Polynomial Long Division
Lesson 2 of 8
Objective: SWBAT divide a polynomial expression by a binomial with and without a remainder. SWBAT explain the analogy between polynomial and integer division.
At the beginning of this lesson, I like to take some time to discuss any issues that arose from the previous lesson. Specifically, I want to discuss what to do when there is a "missing" term in the polynomial dividend. I'll ask for a volunteer to show the class how to solve the third problem from the homework. In the best case, this student will not only be able to explain how to do it, but will also explain why. In the worst case, I'll walk the class through it myself, being careful not to tell them how, but to guide the class with Socratic questioning.
The line of reasoning should go something like this:
When working with integers, we must put a digit in every place, so we include "0" in some places. But this isn't usually necessary with polynomials because each term contains a "place value label" - the associated power of the variable!
During division, however, it helps to make all the "places" apparent, so we fill in the missing terms making sure that the coefficients are zero.

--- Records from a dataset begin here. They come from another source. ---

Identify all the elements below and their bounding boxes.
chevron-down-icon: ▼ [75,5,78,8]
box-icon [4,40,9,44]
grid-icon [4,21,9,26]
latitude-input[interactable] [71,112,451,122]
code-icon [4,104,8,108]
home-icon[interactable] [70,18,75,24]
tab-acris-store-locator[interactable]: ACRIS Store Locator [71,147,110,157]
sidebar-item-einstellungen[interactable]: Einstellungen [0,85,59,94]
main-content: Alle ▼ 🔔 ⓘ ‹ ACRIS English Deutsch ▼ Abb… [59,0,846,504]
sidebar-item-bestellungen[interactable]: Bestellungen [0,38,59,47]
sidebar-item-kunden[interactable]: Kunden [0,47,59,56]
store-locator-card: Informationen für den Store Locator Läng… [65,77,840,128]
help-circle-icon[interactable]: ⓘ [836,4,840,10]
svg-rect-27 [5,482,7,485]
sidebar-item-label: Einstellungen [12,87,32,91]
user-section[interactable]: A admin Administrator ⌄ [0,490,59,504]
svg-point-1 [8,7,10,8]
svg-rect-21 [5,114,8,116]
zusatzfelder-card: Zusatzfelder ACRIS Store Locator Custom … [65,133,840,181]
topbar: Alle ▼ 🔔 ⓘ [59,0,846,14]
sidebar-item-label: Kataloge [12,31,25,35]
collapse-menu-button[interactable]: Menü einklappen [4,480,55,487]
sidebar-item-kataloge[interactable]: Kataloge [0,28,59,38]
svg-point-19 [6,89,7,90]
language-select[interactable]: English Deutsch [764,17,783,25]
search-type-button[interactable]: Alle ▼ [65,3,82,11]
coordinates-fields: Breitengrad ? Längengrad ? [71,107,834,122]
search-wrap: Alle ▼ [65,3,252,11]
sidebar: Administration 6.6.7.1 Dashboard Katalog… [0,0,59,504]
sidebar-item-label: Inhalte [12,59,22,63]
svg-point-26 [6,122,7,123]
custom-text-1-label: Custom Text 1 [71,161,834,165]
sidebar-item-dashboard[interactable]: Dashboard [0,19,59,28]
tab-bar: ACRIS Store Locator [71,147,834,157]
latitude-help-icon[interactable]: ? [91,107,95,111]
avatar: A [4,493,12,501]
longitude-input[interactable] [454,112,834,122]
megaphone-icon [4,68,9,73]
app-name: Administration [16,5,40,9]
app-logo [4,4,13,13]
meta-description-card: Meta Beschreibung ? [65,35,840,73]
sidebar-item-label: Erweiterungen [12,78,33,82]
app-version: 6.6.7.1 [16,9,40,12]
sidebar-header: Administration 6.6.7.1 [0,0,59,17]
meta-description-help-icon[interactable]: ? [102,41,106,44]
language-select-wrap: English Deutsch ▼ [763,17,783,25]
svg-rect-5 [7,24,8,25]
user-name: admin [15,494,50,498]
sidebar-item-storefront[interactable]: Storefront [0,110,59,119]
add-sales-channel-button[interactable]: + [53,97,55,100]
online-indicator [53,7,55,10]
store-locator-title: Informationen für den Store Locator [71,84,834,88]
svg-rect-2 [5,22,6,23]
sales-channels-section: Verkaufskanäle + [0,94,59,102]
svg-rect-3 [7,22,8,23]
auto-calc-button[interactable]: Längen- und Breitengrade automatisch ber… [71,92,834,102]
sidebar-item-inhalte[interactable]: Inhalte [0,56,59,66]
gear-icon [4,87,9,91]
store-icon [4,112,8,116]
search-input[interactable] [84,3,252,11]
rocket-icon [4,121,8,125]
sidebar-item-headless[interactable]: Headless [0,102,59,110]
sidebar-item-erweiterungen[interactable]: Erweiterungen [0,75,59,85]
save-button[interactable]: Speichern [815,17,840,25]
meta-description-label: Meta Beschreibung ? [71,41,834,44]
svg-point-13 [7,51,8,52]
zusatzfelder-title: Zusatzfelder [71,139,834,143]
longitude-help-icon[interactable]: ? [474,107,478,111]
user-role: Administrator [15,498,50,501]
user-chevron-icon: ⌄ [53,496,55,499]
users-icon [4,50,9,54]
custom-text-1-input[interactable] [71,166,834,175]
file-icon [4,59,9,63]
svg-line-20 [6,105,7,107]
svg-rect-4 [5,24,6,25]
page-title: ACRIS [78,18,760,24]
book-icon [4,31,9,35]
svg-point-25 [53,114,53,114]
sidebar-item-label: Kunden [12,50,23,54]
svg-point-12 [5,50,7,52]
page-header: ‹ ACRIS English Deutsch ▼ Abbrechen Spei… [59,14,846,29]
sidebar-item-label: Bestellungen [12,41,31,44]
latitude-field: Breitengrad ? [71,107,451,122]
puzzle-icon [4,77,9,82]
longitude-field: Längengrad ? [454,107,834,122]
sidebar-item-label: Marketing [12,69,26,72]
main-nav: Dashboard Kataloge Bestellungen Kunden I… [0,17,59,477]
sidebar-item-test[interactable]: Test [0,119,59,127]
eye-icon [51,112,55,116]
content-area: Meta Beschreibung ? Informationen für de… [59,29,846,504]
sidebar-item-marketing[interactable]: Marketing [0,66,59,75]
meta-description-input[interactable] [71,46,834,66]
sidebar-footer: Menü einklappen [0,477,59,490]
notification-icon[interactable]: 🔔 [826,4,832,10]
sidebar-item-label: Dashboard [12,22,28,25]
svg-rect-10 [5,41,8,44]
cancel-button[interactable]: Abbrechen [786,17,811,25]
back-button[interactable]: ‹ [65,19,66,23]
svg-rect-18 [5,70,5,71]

In this way, while we are careful not to change the dividend, we also make room for terms of all different types in the quotient.
Practice, No Remainders
This section of the lesson might go one of two ways, depending on how much individual assistance I think the students need.
Option 1: If it seems like many students are going to need individual help, I'll begin by writing problem #1 from Classwork for Long Division WO Remainders on the board. The students will try to complete the division as a self-assessment. I'll allow 3 - 5 minutes to complete the long division, then I'll ask the students to explain the division process to me while I write out the steps on the board for all to see. Students will assess their own work and correct their own mistakes. Finally, I'll ask for some brave volunteers to share with the class a mistake they made, why they think they made that mistake, and how they might avoid it in the future.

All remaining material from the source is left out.